Using this information tool, we can check whether everything is in order with loading the main content of the page and the main html-code, that is, to make sure that our server is completely “live” and the main engine of the site does not slow down.

This is the first item on the list. By clicking on it, we get a more detailed server response time:







As we see here, our browser waited for data from the server for 68 milliseconds (the server formed the page on the request received from us) and 2 milliseconds it was received (which was fast enough).



Already from this information, it is sometimes possible to see that the problem consists in slow loading of the site - this, for example, is not a millisecond, but a 30-second formation of the main code of the page. This happens when the server or provider is overloaded with requests, inefficient code is used (the request on this page works for a long time) or there are some other reasons that the sysadmins and the programmer of the engine can analyze.



Below in the list of download graphs you will see which resources on the page load longer, which page resources the browser waits before displaying the page, and what blocks its display.

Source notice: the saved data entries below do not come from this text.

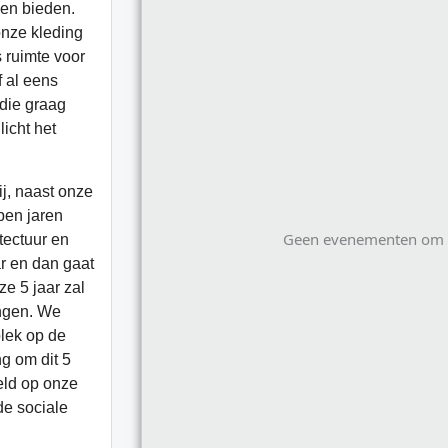
Geen evenementen om t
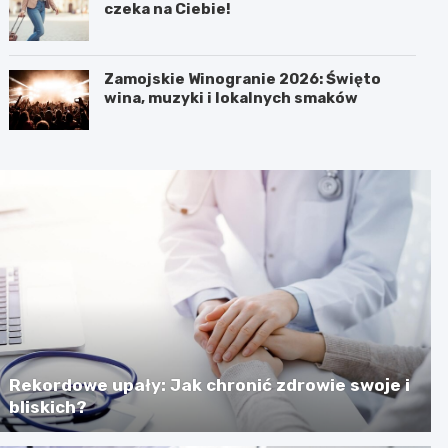
czeka na Ciebie!
Zamojskie Winogranie 2026: Święto
wina, muzyki i lokalnych smaków
Rekordowe upały: Jak chronić zdrowie swoje i
bliskich?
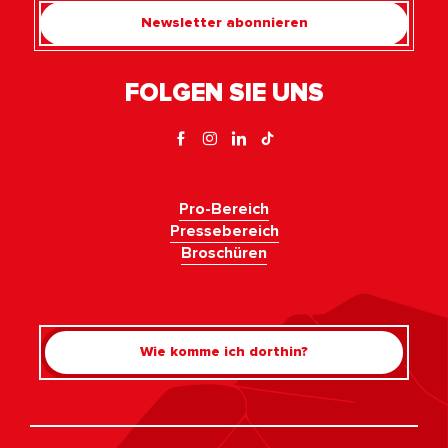
Newsletter abonnieren
FOLGEN SIE UNS
Pro-Bereich
Pressebereich
Broschüren
Wie komme ich dorthin?
Rechercher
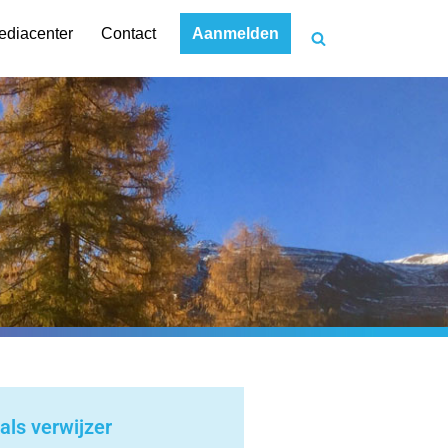
Aanmelden
ediacenter
Contact
ls verwijzer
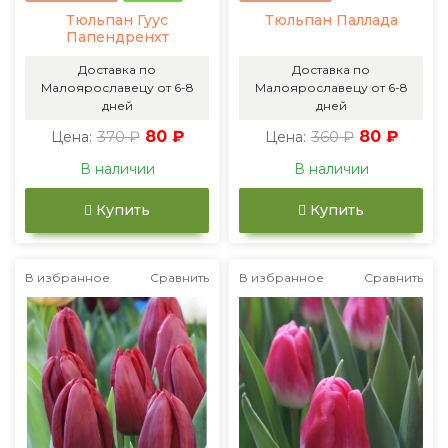
Тюльпан Гуус
Тюльпан Паллада
Папендренхт
Доставка по
Доставка по
Малоярославецу от 6-8
Малоярославецу от 6-8
дней
дней
370 ₽
80 ₽
360 ₽
80 ₽
Цена:
Цена:
В наличии
В наличии
Купить
Купить
В избранное
Сравнить
В избранное
Сравнить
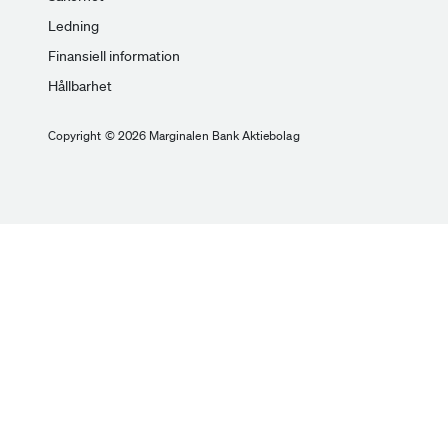
Ledning
Finansiell information
Hållbarhet
Copyright © 2026 Marginalen Bank Aktiebolag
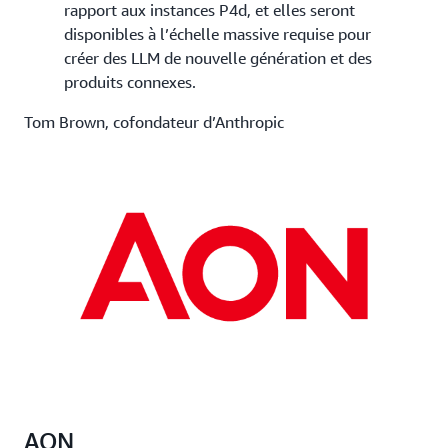
rapport aux instances P4d, et elles seront
disponibles à l’échelle massive requise pour
créer des LLM de nouvelle génération et des
produits connexes.
Tom Brown, cofondateur d’Anthropic
AON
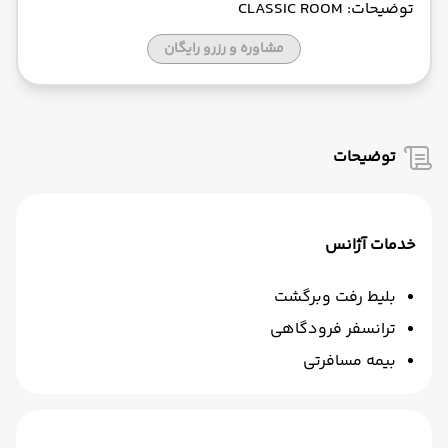
توضیحات: CLASSIC ROOM
مشاوره و رزرو رایگان
توضیحات
خدمات آژانس
بلیط رفت وبرگشت
ترانسفر فرودگاهی
بیمه مسافرتی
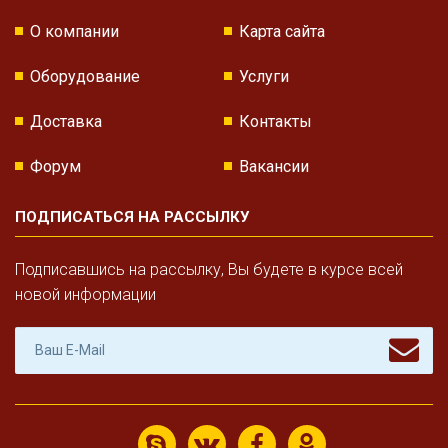
О компании
Карта сайта
Оборудование
Услуги
Доставка
Контакты
Форум
Вакансии
ПОДПИСАТЬСЯ НА РАССЫЛКУ
Подписавшись на рассылку, Вы будете в курсе всей
новой информации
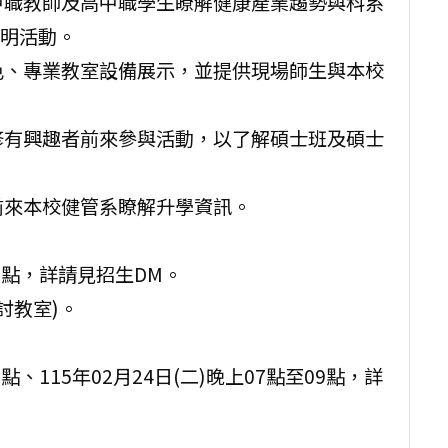
中職教師及高中職學生瞭解健康產業趨勢與科系
明活動。
色、專業教室設備展示，並提供現場師生與本校
修有興趣者前來參與活動，以了解碩士班及碩士
前來本校健管系瞭解升學資訊。
至12點，詳請見招生DM。
研討教室)。
2點、115年02月24日(二)晚上07點至09點，詳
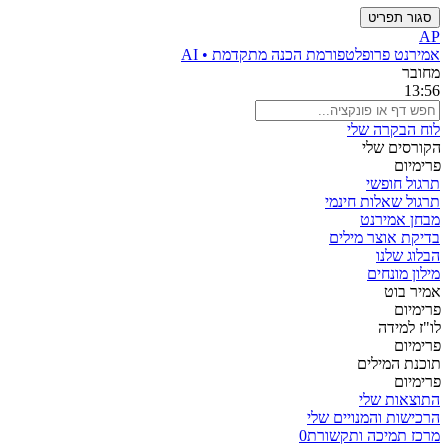
סגור תפריט
AP
אמירנט פרו
פלטפורמת הכנה מתקדמת • AI
מחובר
13:56
לוח הבקרה שלי
הקורסים שלי
פרימיום
תרגול חופשי
תרגול שאלות חינמי
מבחן אמירנט
בדיקת אוצר מילים
הבלוג שלנו
מילון מונחים
אמיר בוט
פרימיום
לו"ז למידה
פרימיום
תוכנת המילים
פרימיום
התוצאות שלי
הרכישות והמנויים שלי
מרכז תמיכה ותקשורת
0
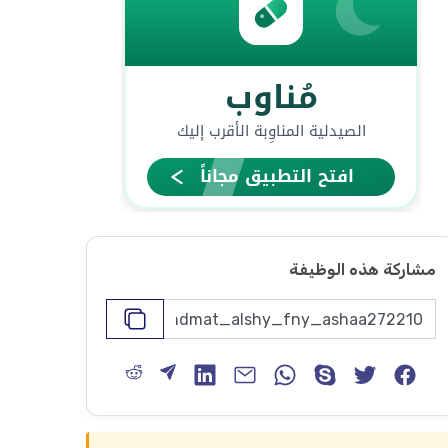
مشاركة هذه الوظيفة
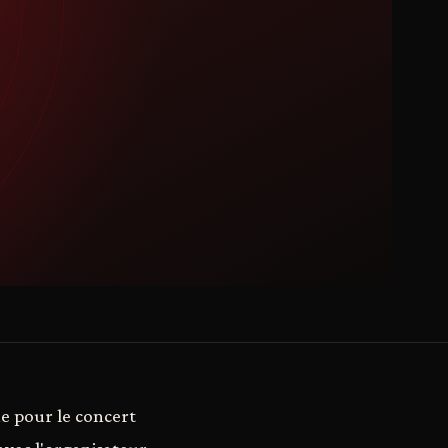
e pour le concert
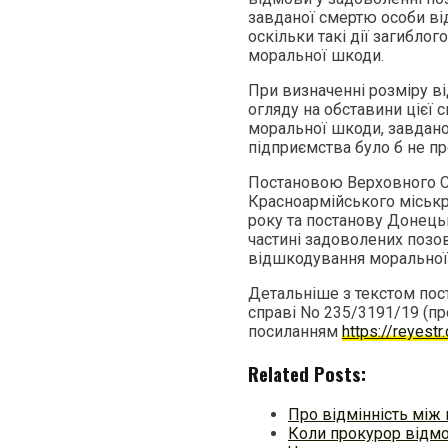
завданої смертю особи ві
оскільки такі дії загибло
моральної шкоди.
При визначенні розміру ві
огляду на обставини цієї 
моральної шкоди, завдано
підприємства було б не пр
Постановою Верховного Су
Красноармійського міськр
року та постанову Донецьк
частині задоволених поз
відшкодування моральної
Детальніше з текстом пос
справі No 235/3191/19 (п
посиланням
https://reyest
Related Posts:
Про відмінність між
Коли прокурор відмо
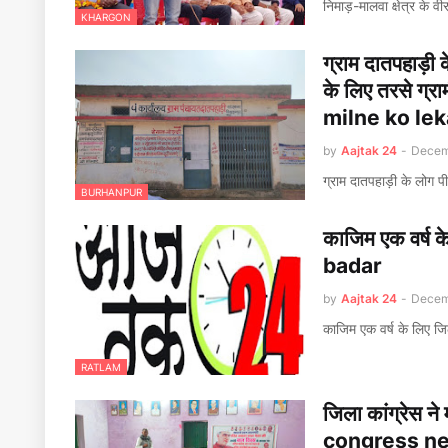
निमाड़-मालवा क्षेत्र के 
KHARGON
ग्राम दातपहाड़ी 
के लिए तरसे ग
milne ko le
by
Aajtak 24
-
Decem
ग्राम दातपहाड़ी के लोग प
BURHANPUR
काजिम एक वर्ष 
badar
by
Aajtak 24
-
Decem
काजिम एक वर्ष के लिए जि
RATLAM
जिला कांग्रेस ने
congress ne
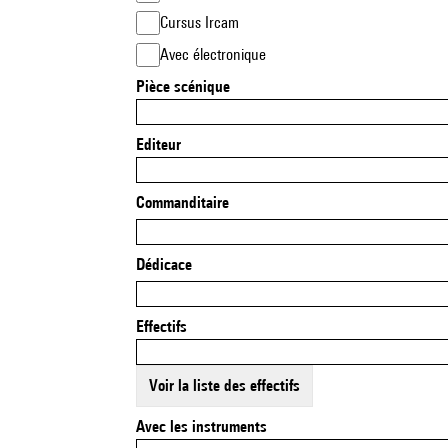
Cursus Ircam
Avec électronique
Pièce scénique
Editeur
Commanditaire
Dédicace
Effectifs
Voir la liste des effectifs
Avec les instruments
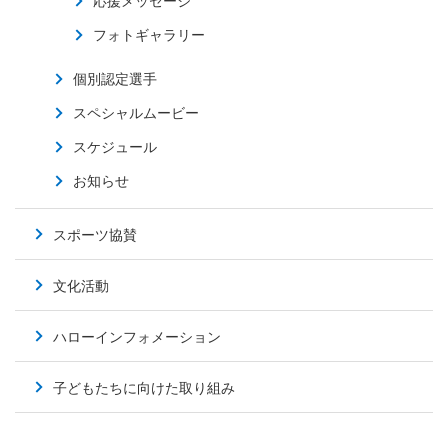
応援メッセージ
フォトギャラリー
個別認定選手
スペシャルムービー
スケジュール
お知らせ
スポーツ協賛
文化活動
ハローインフォメーション
子どもたちに向けた取り組み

A common cause of blocking is the dependence of the start time of work on changing / forming the page content (before linking to the DOMContentLoaded event) of scripts from any external statistics collection services, advertising engines or link exchange pages. Usually these are pieces of a script for inserting "one more" external script:



 <script> document.write('<scr'+'ipt type="text/javascript"'+' src="http://jsc.dt00.net .... </script> 




These systems are located on foreign servers and are often inaccessible to our sysadmins, so they can behave as they please, for example:







That is, until it loads and executes the <script ...> block, which in turn refers to an external resource, the browser will expect results from it, often not displaying the content of the page or displaying it incorrectly, although modern browser engines can work ahead of the curve.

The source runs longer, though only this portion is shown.